● TASK TO CARRY OUT
From the line that contains "Spitzentechnologien, mit der" through the line that contains "젖 공급의 최고 기간을 연장하고 우유 생산 성능을 향상시킵니다.", output every line of the listing below exactly and leave out all the rest.
===== SUPPLIED DATA
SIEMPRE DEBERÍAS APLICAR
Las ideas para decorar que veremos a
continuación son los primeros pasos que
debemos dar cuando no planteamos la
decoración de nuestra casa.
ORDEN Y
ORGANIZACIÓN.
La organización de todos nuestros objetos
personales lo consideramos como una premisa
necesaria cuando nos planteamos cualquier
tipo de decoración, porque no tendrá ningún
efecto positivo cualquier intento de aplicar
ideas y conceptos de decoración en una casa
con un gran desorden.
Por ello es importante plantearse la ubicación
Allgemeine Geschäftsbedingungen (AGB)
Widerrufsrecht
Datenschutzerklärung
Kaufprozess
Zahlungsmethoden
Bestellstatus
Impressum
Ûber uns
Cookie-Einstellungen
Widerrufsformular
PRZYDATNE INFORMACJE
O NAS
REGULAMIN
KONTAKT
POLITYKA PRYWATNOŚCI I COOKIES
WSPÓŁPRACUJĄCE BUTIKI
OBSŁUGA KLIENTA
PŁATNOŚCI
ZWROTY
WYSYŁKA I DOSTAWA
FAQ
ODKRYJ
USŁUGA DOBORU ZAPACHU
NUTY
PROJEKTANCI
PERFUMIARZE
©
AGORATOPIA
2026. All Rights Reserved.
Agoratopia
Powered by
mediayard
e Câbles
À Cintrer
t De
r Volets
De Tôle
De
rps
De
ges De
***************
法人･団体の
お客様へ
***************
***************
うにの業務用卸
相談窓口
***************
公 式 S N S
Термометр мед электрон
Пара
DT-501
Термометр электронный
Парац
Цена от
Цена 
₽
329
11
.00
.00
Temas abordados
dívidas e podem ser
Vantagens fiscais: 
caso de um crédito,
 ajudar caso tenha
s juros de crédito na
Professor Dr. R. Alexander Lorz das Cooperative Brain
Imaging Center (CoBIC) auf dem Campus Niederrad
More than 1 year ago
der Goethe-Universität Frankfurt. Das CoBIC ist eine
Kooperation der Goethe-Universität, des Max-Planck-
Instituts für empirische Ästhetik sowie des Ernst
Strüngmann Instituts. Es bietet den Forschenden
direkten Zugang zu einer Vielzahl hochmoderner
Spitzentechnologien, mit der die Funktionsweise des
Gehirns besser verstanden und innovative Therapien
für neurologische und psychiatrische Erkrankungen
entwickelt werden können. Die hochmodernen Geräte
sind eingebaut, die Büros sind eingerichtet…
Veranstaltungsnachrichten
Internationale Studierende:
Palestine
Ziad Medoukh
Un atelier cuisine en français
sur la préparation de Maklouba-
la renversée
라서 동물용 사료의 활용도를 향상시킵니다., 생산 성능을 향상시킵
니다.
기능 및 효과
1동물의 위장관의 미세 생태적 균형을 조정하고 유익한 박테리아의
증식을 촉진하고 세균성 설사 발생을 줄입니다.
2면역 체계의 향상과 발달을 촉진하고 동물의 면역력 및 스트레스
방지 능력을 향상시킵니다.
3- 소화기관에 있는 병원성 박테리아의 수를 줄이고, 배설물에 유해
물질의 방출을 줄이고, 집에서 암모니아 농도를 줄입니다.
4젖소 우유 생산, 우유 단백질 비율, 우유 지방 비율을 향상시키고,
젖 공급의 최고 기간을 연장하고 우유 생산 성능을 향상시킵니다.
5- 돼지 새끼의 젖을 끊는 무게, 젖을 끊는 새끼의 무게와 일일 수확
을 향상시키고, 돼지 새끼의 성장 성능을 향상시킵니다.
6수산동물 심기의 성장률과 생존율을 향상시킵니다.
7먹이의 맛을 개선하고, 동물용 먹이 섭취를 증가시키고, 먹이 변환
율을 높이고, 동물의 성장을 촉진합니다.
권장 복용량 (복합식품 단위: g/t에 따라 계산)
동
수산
==========
● TASK ANSWER
Spitzentechnologien, mit der die Funktionsweise des
Gehirns besser verstanden und innovative Therapien
für neurologische und psychiatrische Erkrankungen
entwickelt werden können. Die hochmodernen Geräte
sind eingebaut, die Büros sind eingerichtet…
Veranstaltungsnachrichten
Internationale Studierende:
Palestine
Ziad Medoukh
Un atelier cuisine en français
sur la préparation de Maklouba-
la renversée
라서 동물용 사료의 활용도를 향상시킵니다., 생산 성능을 향상시킵
니다.
기능 및 효과
1동물의 위장관의 미세 생태적 균형을 조정하고 유익한 박테리아의
증식을 촉진하고 세균성 설사 발생을 줄입니다.
2면역 체계의 향상과 발달을 촉진하고 동물의 면역력 및 스트레스
방지 능력을 향상시킵니다.
3- 소화기관에 있는 병원성 박테리아의 수를 줄이고, 배설물에 유해
물질의 방출을 줄이고, 집에서 암모니아 농도를 줄입니다.
4젖소 우유 생산, 우유 단백질 비율, 우유 지방 비율을 향상시키고,
젖 공급의 최고 기간을 연장하고 우유 생산 성능을 향상시킵니다.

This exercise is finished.